Approachable and affable, Reiss wants students to come to the Michigan League Ballroom to hear him speak about “ ‘The Simpsons’ and gossip about ‘The Simpsons,’ but also talk about my life and the Jewish themes that keep popping up in my work.”
He considers Krusty the Clown to be “one of the most pronounced Jewish characters on television.” The growth of that character can be attributed to the Reiss-penned show, also his favorite, “Like Father, Like Clown” in which Krusty reconciles with his disapproving rabbi father a la “The Jazz Singer.” “The episode ends in a scholarly debate about Judaism and humor … the most scholarly discussion you will ever see can be found in this random episode of ‘The Simpsons,’ ” Reiss said.
Celebrity visits are commonplace and Reiss fondly recalls the guests who have come and gone. “A little white guy was used to be Michael Jackson’s singing voice in ‘Stark Raving Dad,’ he recorded it in front of Michael Jackson, but for some odd reason Jackson only wanted to do the speaking voice.”
Even though many stars claim they want to join in the hilarity, some have backed out after episodes have been written for them. “We had a recent episode where Stan Lee was a guest voice, but that part was written for George Lucas, who begged to be on the show, but pulled out at the last minute.”
Although considered a failure based on its disappointing ratings in its two-year run, “The Critic,” Reiss said, is a “show that appealed to too few people and I’ll take the blame. It was created by doing the opposite of what ‘The Simpsons’ did.” Reiss admits that the show was initially a Krusty spin-off, but Matt Groening nixed the idea. “The Critic” was written for Jon Lovitz as a live action show before he was even signed. The biggest conflict over “The Critic” occurred with the Jay Sherman crossover on an episode of “The Simpsons,” Reiss said. “The staff took such a high moral ground and refused to work on it, but were contractually obligated to get paid for it.” Only Groening ended up removing his name from the credits while others did nothing but keep their names in the credits and cash their checks anyway.

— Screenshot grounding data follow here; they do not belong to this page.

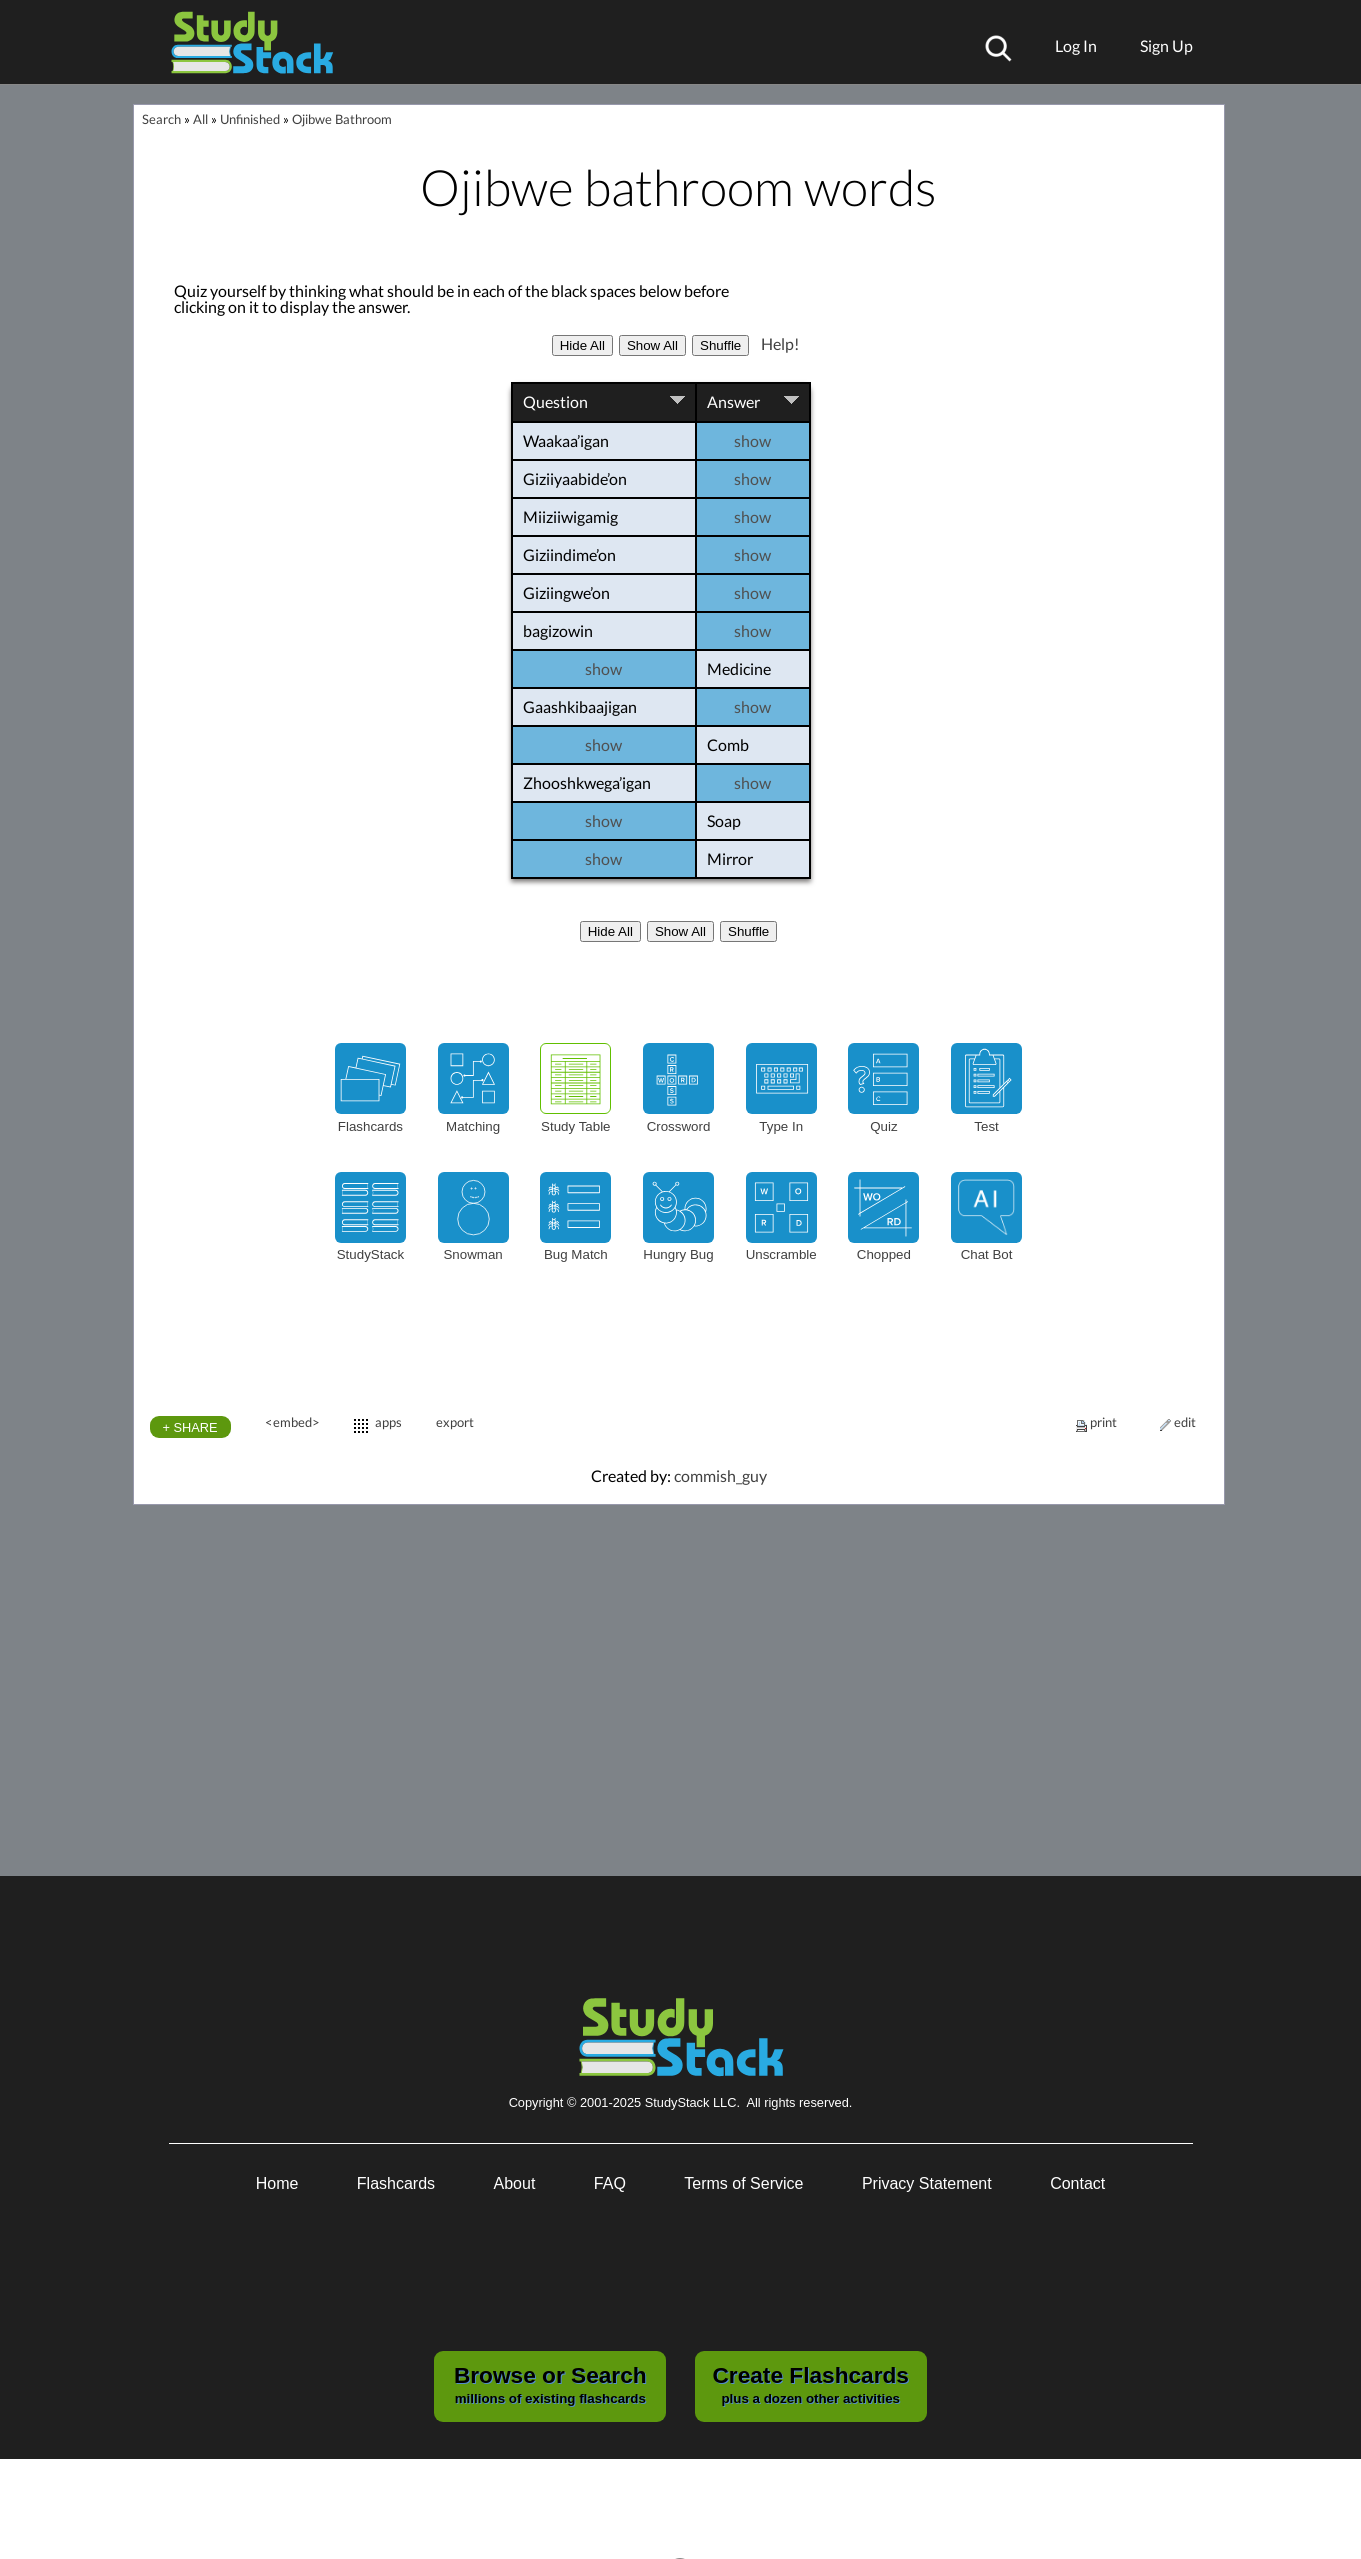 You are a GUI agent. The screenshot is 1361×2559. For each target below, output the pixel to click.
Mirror (758, 859)
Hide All (582, 345)
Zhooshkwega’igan (590, 782)
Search (161, 119)
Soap (758, 821)
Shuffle (720, 345)
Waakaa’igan (569, 440)
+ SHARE (190, 1427)
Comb (758, 745)
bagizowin (561, 630)
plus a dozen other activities (810, 2384)
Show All (652, 345)
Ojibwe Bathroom (342, 119)
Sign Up (1166, 45)
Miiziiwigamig (573, 516)
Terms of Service (743, 2183)
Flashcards (396, 2183)
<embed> (292, 1422)
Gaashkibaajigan (583, 706)
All (200, 119)
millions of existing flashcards (550, 2384)
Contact (1077, 2183)
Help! (780, 343)
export (455, 1422)
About (515, 2183)
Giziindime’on (572, 554)
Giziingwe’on (569, 592)
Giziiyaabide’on (578, 478)
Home (277, 2183)
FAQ (610, 2183)
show (772, 441)
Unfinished (250, 119)
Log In (1076, 45)
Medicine (758, 669)
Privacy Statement (927, 2183)
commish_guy (720, 1475) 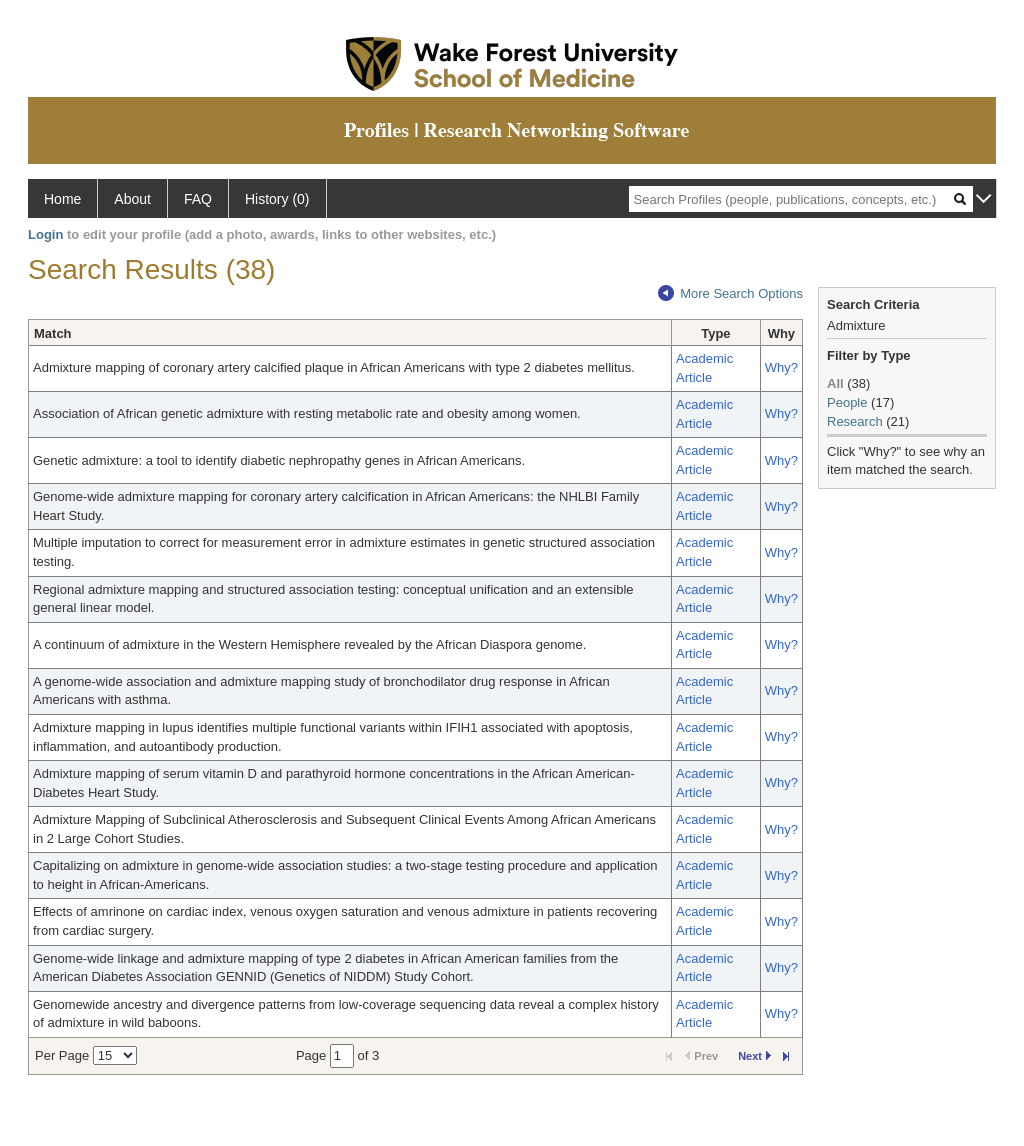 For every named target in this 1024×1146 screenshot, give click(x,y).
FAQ (198, 199)
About (132, 199)
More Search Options (730, 293)
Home (62, 199)
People (847, 402)
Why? (781, 367)
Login (45, 234)
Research (855, 421)
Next (754, 1056)
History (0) (277, 199) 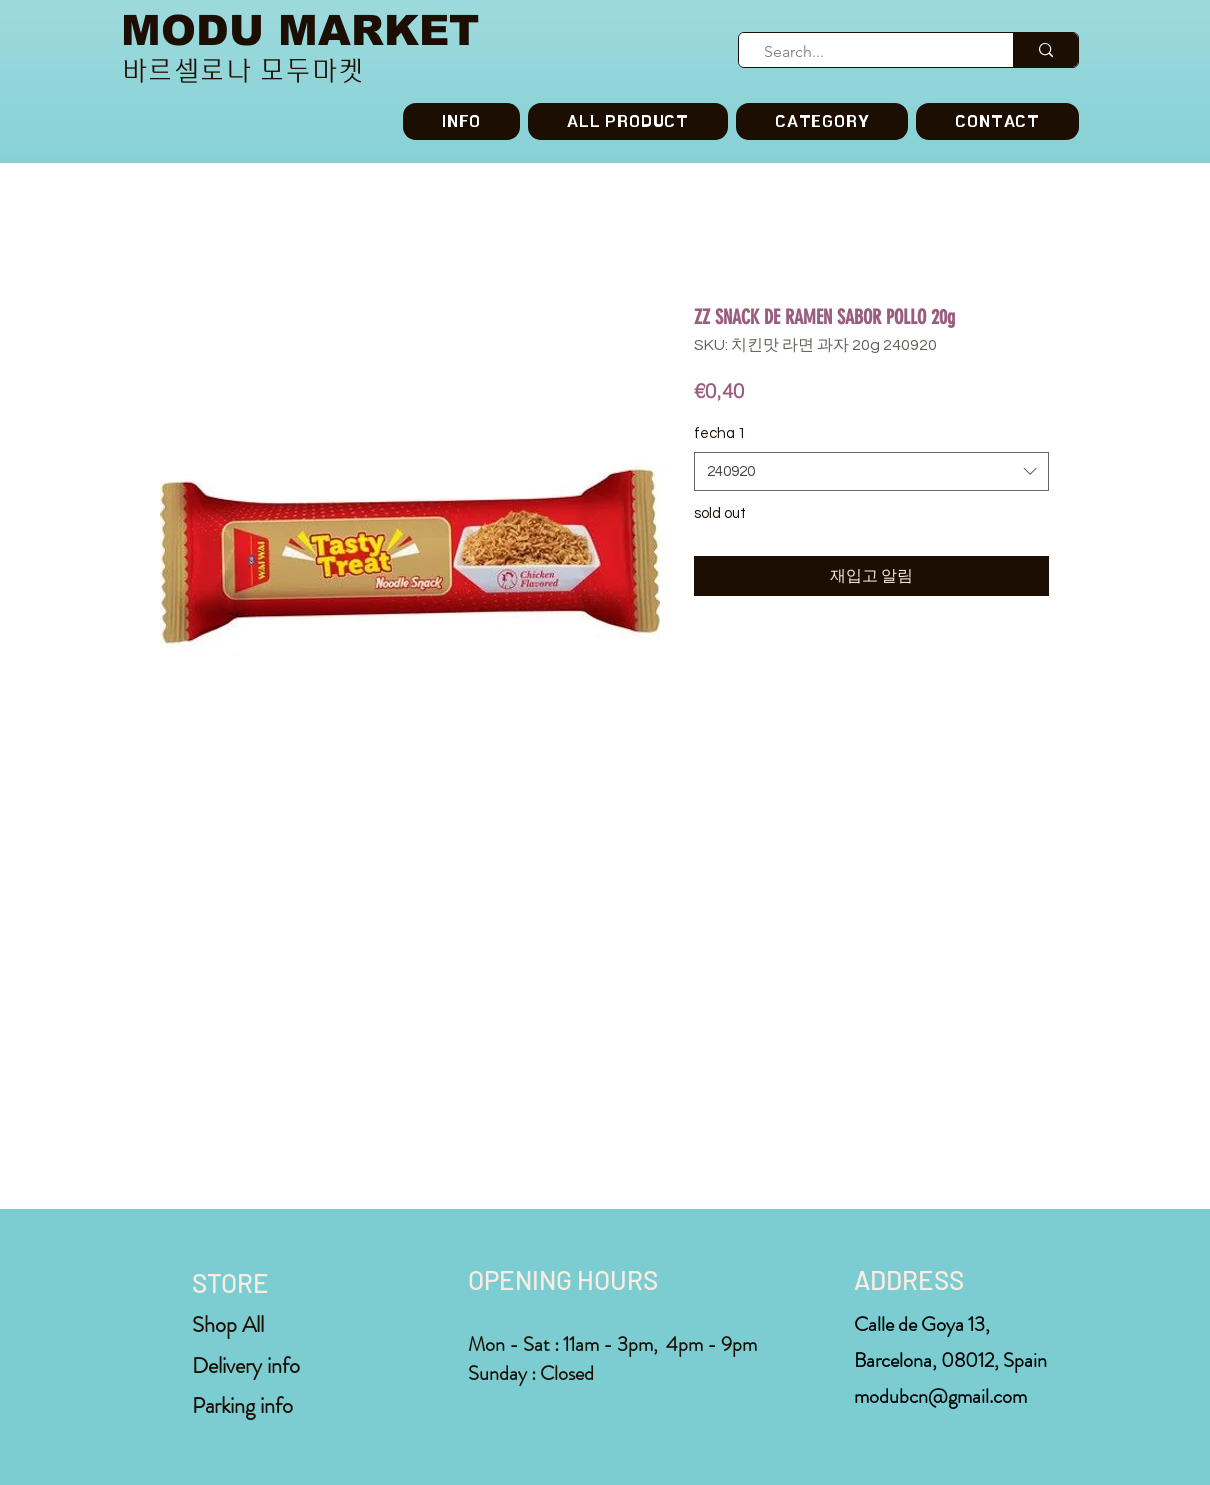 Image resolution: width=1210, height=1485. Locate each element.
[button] (822, 121)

Even after 15 years on the air, Reiss believes “The Simpsons” can go on forever unless “the network makes a stupid mistake and kills it. The key to ‘The Simpsons’ is that everything is right about it, I don’t see any end in sight.” He revealed that the oft-discussed movie is in development and that he is working on the script.
Reiss offers an explanation on why quality has slid in recent years: “The only reason that ‘The Simpsons’ has declined is that it’s just not new.” Reiss has played an integral role in the creation of one of television’s few remaining bright spots, so “Simpsons” fans should be saying “D’oh” if they miss his appearance on campus.